| Activity |
Please copy each line below that contains the word "processus".

Data extracted from a collection:
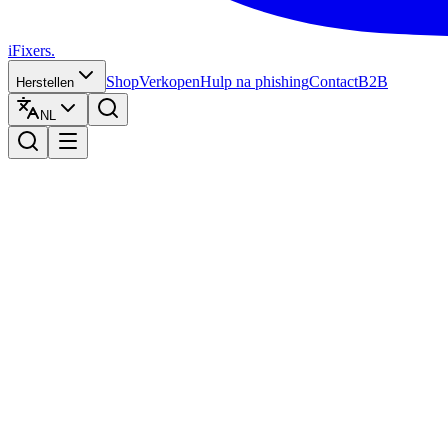
iFixers.
Shop
Verkopen
Hulp na phishing
Contact
B2B
Herstellen
NL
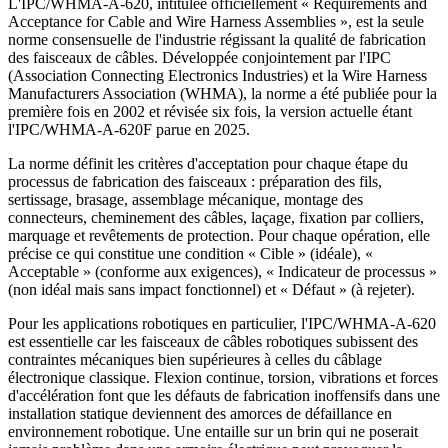
L'IPC/WHMA-A-620, intitulée officiellement « Requirements and
Acceptance for Cable and Wire Harness Assemblies », est la seule
norme consensuelle de l'industrie régissant la qualité de fabrication
des faisceaux de câbles. Développée conjointement par l'IPC
(Association Connecting Electronics Industries) et la Wire Harness
Manufacturers Association (WHMA), la norme a été publiée pour la
première fois en 2002 et révisée six fois, la version actuelle étant
l'IPC/WHMA-A-620F parue en 2025.
La norme définit les critères d'acceptation pour chaque étape du
processus de fabrication des faisceaux : préparation des fils,
sertissage, brasage, assemblage mécanique, montage des
connecteurs, cheminement des câbles, laçage, fixation par colliers,
marquage et revêtements de protection. Pour chaque opération, elle
précise ce qui constitue une condition « Cible » (idéale), «
Acceptable » (conforme aux exigences), « Indicateur de processus »
(non idéal mais sans impact fonctionnel) et « Défaut » (à rejeter).
Pour les applications robotiques en particulier, l'IPC/WHMA-A-620
est essentielle car les faisceaux de câbles robotiques subissent des
contraintes mécaniques bien supérieures à celles du câblage
électronique classique. Flexion continue, torsion, vibrations et forces
d'accélération font que les défauts de fabrication inoffensifs dans une
installation statique deviennent des amorces de défaillance en
environnement robotique. Une entaille sur un brin qui ne poserait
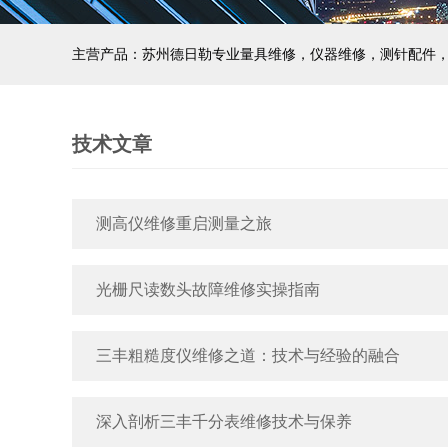
主营产品：苏州德日勒专业量具维修，仪器维修，测针配件
技术文章
测高仪维修重启测量之旅
光栅尺读数头故障维修实操指南
三丰粗糙度仪维修之道：技术与经验的融合
深入剖析三丰千分表维修技术与保养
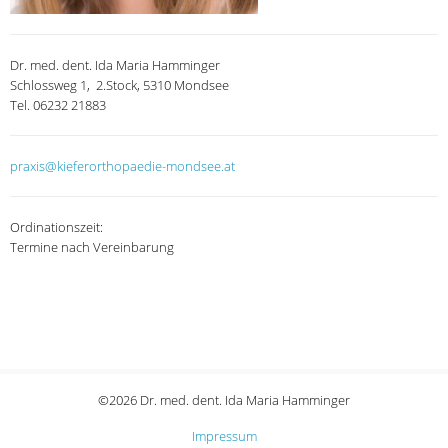
Dr. med. dent. Ida Maria Hamminger
Schlossweg 1, 2.Stock, 5310 Mondsee
Tel. 06232 21883
praxis@kieferorthopaedie-mondsee.at
Ordinationszeit:
Termine nach Vereinbarung
©2026 Dr. med. dent. Ida Maria Hamminger
Impressum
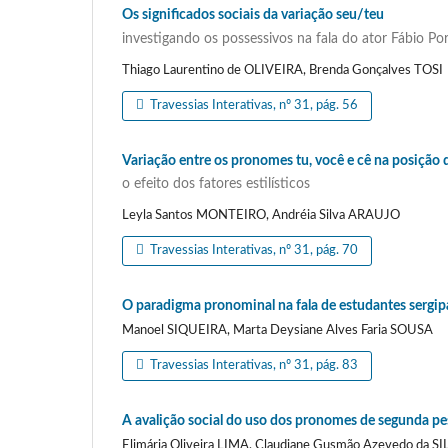
Os significados sociais da variação seu/teu
investigando os possessivos na fala do ator Fábio Po
Thiago Laurentino de OLIVEIRA, Brenda Gonçalves TOSI
Travessias Interativas, nº 31, pág. 56
Variação entre os pronomes tu, você e cê na posição d
o efeito dos fatores estilísticos
Leyla Santos MONTEIRO, Andréia Silva ARAUJO
Travessias Interativas, nº 31, pág. 70
O paradigma pronominal na fala de estudantes sergi
Manoel SIQUEIRA, Marta Deysiane Alves Faria SOUSA
Travessias Interativas, nº 31, pág. 83
A avalição social do uso dos pronomes de segunda p
Elimária Oliveira LIMA, Claudiane Gusmão Azevedo da SI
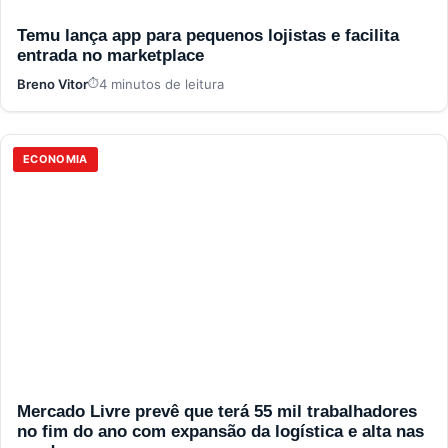
Temu lança app para pequenos lojistas e facilita
entrada no marketplace
Breno Vitor
4 minutos de leitura
ECONOMIA
Mercado Livre prevê que terá 55 mil trabalhadores
no fim do ano com expansão da logística e alta nas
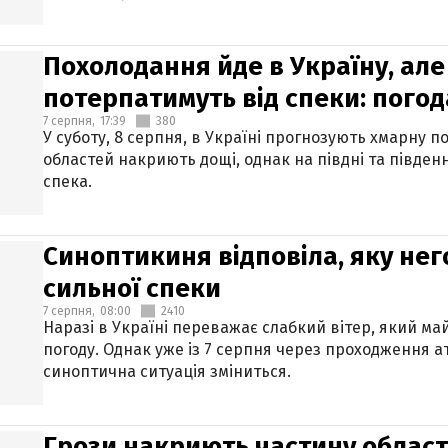
Похолодання йде в Україну, але
потерпатимуть від спеки: погод
7 серпня,
17:39
380
У суботу, 8 серпня, в Україні прогнозують хмарну п
областей накриють дощі, однак на півдні та півден
спека.
Синоптикиня відповіла, яку нег
сильної спеки
7 серпня,
08:00
2410
Наразі в Україні переважає слабкий вітер, який м
погоду. Однак уже із 7 серпня через проходження 
синоптична ситуація зміниться.
Грози накриють частину областе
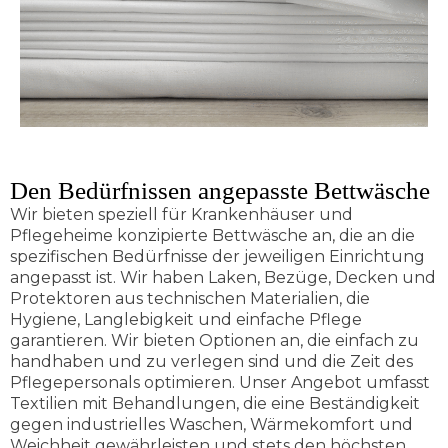
Den Bedürfnissen angepasste Bettwäsche
Wir bieten speziell für Krankenhäuser und
Pflegeheime konzipierte Bettwäsche an, die an die
spezifischen Bedürfnisse der jeweiligen Einrichtung
angepasst ist. Wir haben Laken, Bezüge, Decken und
Protektoren aus technischen Materialien, die
Hygiene, Langlebigkeit und einfache Pflege
garantieren. Wir bieten Optionen an, die einfach zu
handhaben und zu verlegen sind und die Zeit des
Pflegepersonals optimieren. Unser Angebot umfasst
Textilien mit Behandlungen, die eine Beständigkeit
gegen industrielles Waschen, Wärmekomfort und
Weichheit gewährleisten und stets den höchsten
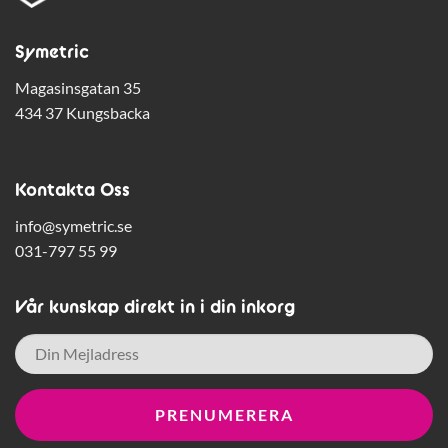
Symetric
Magasinsgatan 35
434 37 Kungsbacka
Kontakta Oss
info@symetric.se
031-797 55 99
Vår kunskap direkt in i din inkorg
E-
post
*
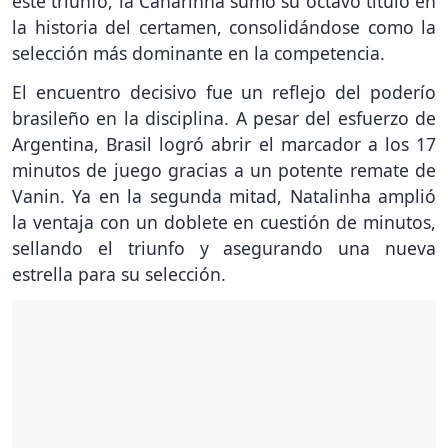
este triunfo, la Canarinha sumó su octavo título en
la historia del certamen, consolidándose como la
selección más dominante en la competencia.
El encuentro decisivo fue un reflejo del poderío
brasileño en la disciplina. A pesar del esfuerzo de
Argentina, Brasil logró abrir el marcador a los 17
minutos de juego gracias a un potente remate de
Vanin. Ya en la segunda mitad, Natalinha amplió
la ventaja con un doblete en cuestión de minutos,
sellando el triunfo y asegurando una nueva
estrella para su selección.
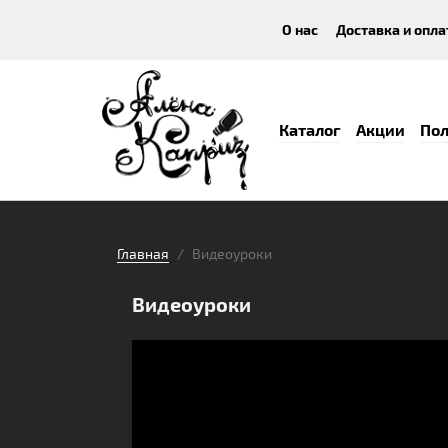
О нас
Доставка и опла
Каталог
Акции
Пол
Главная
Видеоуроки
Видеоуроки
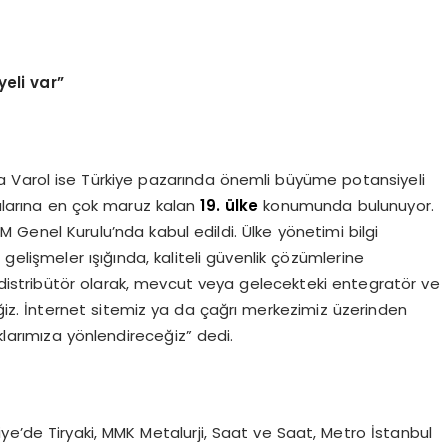
eli var”
a Varol ise Türkiye pazarında önemli büyüme potansiyeli
ıntılarına en çok maruz kalan
19. ülke
konumunda bulunuyor.
 Genel Kurulu’nda kabul edildi. Ülke yönetimi bilgi
gelişmeler ışığında, kaliteli güvenlik çözümlerine
i distribütör olarak, mevcut veya gelecekteki entegratör ve
ğiz. İnternet sitemiz ya da çağrı merkezimiz üzerinden
aklarımıza yönlendireceğiz” dedi.
kiye’de Tiryaki, MMK Metalurji, Saat ve Saat, Metro İstanbul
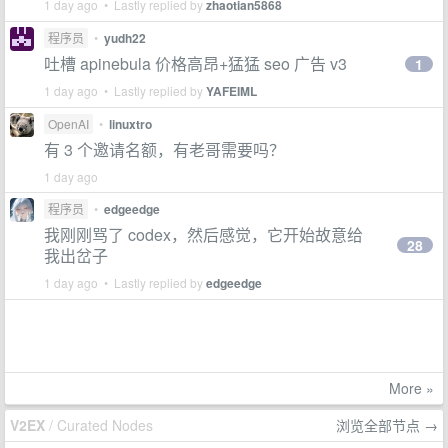
1 day ago • Lastly replied by
zhaotian5868
程序员
•
yudh22
吐槽 apinebula 价格高昂+猛猛 seo 广告 v3
1
1 day ago • Lastly replied by
YAFEIML
OpenAI
•
linuxtro
有 3 个邀请名额，有老哥需要吗？
1 day ago
程序员
•
edgeedge
我刚刚骂了 codex，然后感觉，它开始故意给
28
我出岔子
1 day ago • Lastly replied by
edgeedge
More »
V2EX
/ Curated Nodes
浏览全部节点 →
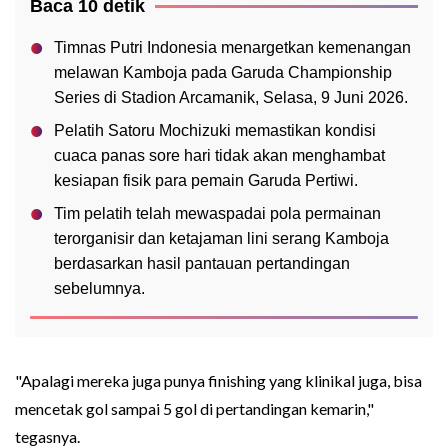
Baca 10 detik
Timnas Putri Indonesia menargetkan kemenangan
melawan Kamboja pada Garuda Championship
Series di Stadion Arcamanik, Selasa, 9 Juni 2026.
Pelatih Satoru Mochizuki memastikan kondisi
cuaca panas sore hari tidak akan menghambat
kesiapan fisik para pemain Garuda Pertiwi.
Tim pelatih telah mewaspadai pola permainan
terorganisir dan ketajaman lini serang Kamboja
berdasarkan hasil pantauan pertandingan
sebelumnya.
"Apalagi mereka juga punya finishing yang klinikal juga, bisa
mencetak gol sampai 5 gol di pertandingan kemarin,"
tegasnya.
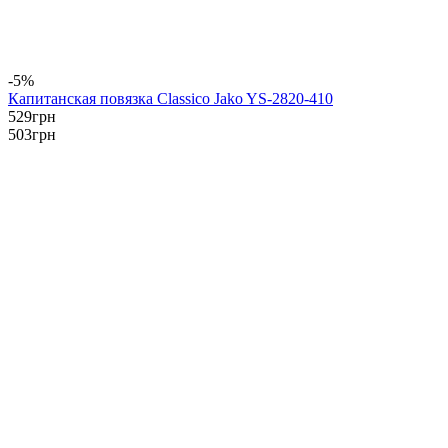
-5%
Капитанская повязка Classico Jako YS-2820-410
529
грн
503
грн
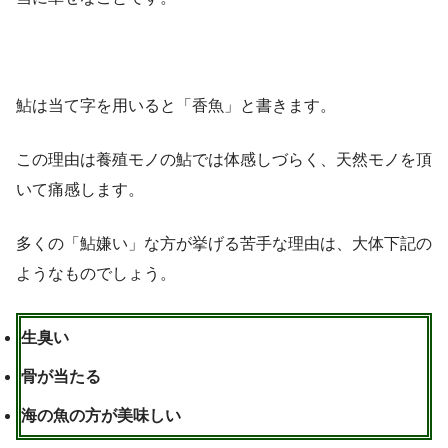
鮎は当て字を用いると「香魚」と書きます。
この理由は養殖モノの鮎では体感しづらく、天然モノを頂
いて痛感します。
多くの「鮎嫌い」な方が挙げる苦手な理由は、大体下記の
ようなものでしょう。
生臭い
骨が当たる
海の魚の方が美味しい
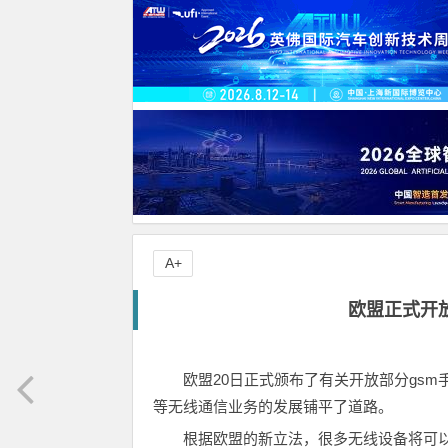
A+
欧盟正式开
欧盟20日正式颁布了有关开放部分gs
等无线通信业务的发展铺平了道路。
根据欧盟的新立法，很多无线设备将可以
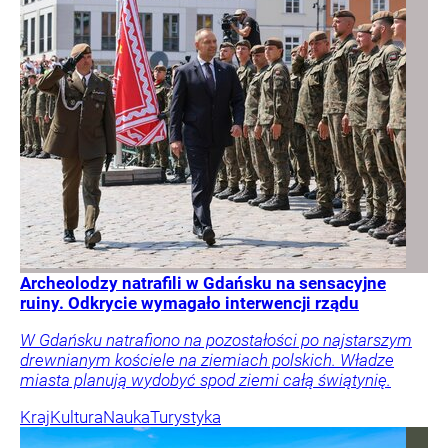
Archeolodzy natrafili w Gdańsku na sensacyjne
ruiny. Odkrycie wymagało interwencji rządu
W Gdańsku natrafiono na pozostałości po najstarszym
drewnianym kościele na ziemiach polskich. Władze
miasta planują wydobyć spod ziemi całą świątynię.
Kraj
Kultura
Nauka
Turystyka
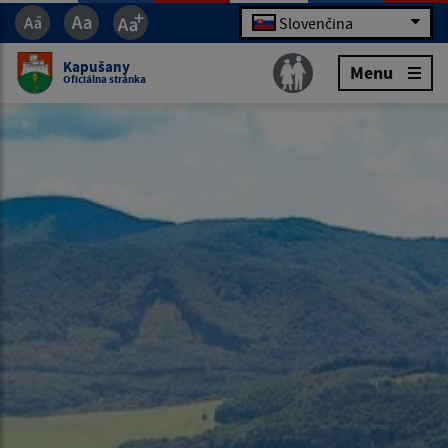
Slovenčina
Kapušany
Menu
Oficiálna stránka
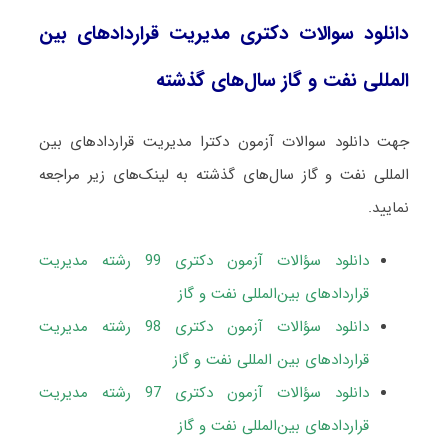
دانلود سوالات دکتری مدیریت قراردادهای بین‌
المللی نفت و گاز سال‌های گذشته
جهت دانلود سوالات آزمون دکترا مدیریت قراردادهای بین‌
المللی نفت و گاز سال‌های گذشته به لینک‌های زیر مراجعه
نمایید.
دانلود سؤالات آزمون دکتری 99 رشته مدیریت
قراردادهای بین‌المللی نفت و گاز
دانلود سؤالات آزمون دکتری 98 رشته مدیریت
قراردادهای بین المللی نفت و گاز
دانلود سؤالات آزمون دکتری 97 رشته مدیریت
قراردادهای بین‌المللی نفت و گاز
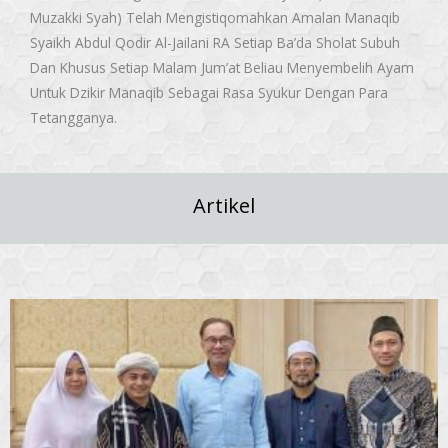
Muzakki Syah) Telah Mengistiqomahkan Amalan Manaqib
Syaikh Abdul Qodir Al-Jailani RA Setiap Ba’da Sholat Subuh
Dan Khusus Setiap Malam Jum’at Beliau Menyembelih Ayam
Untuk Dzikir Manaqib Sebagai Rasa Syukur Dengan Para
Tetangganya.
Artikel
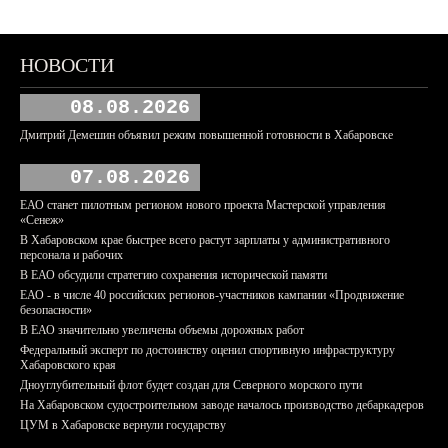
НОВОСТИ
08.08.2026
Дмитрий Демешин объявил режим повышенной готовности в Хабаровске
07.08.2026
ЕАО станет пилотным регионом нового проекта Мастерской управления
«Сенеж»
В Хабаровском крае быстрее всего растут зарплаты у административного
персонала и рабочих
В ЕАО обсудили стратегию сохранения исторической памяти
ЕАО - в числе 40 российских регионов-участников кампании «Продвижение
безопасности»
В ЕАО значительно увеличены объемы дорожных работ
Федеральный эксперт по достоинству оценил спортивную инфраструктуру
Хабаровского края
Дноуглубительный флот будет создан для Северного морского пути
На Хабаровском судостроительном заводе началось производство дебаркадеров
ЦУМ в Хабаровске вернули государству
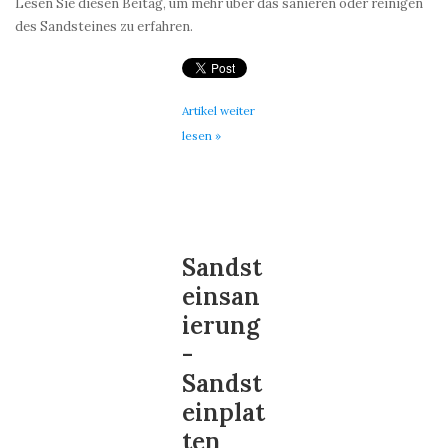
Lesen Sie diesen Beitag, um mehr über das sanieren oder reinigen
des Sandsteines zu erfahren.
Artikel weiter
lesen »
Sandst
einsan
ierung
-
Sandst
einplat
ten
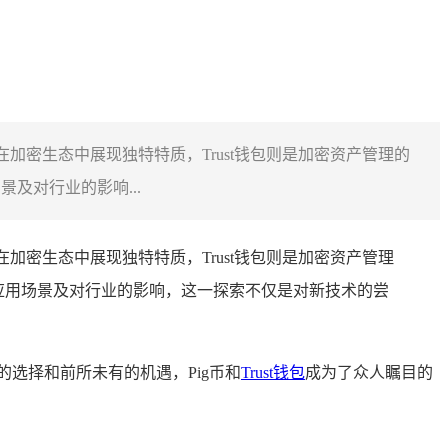
在加密生态中展现独特特质，Trust钱包则是加密资产管理的
及对行业的影响...
在加密生态中展现独特特质，Trust钱包则是加密资产管理
应用场景及对行业的影响，这一探索不仅是对新技术的尝
选择和前所未有的机遇，Pig币和
Trust钱包
成为了众人瞩目的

| Response area |
processus de fabrication des faisceaux : préparation des fils,
Acceptable » (conforme aux exigences), « Indicateur de processus »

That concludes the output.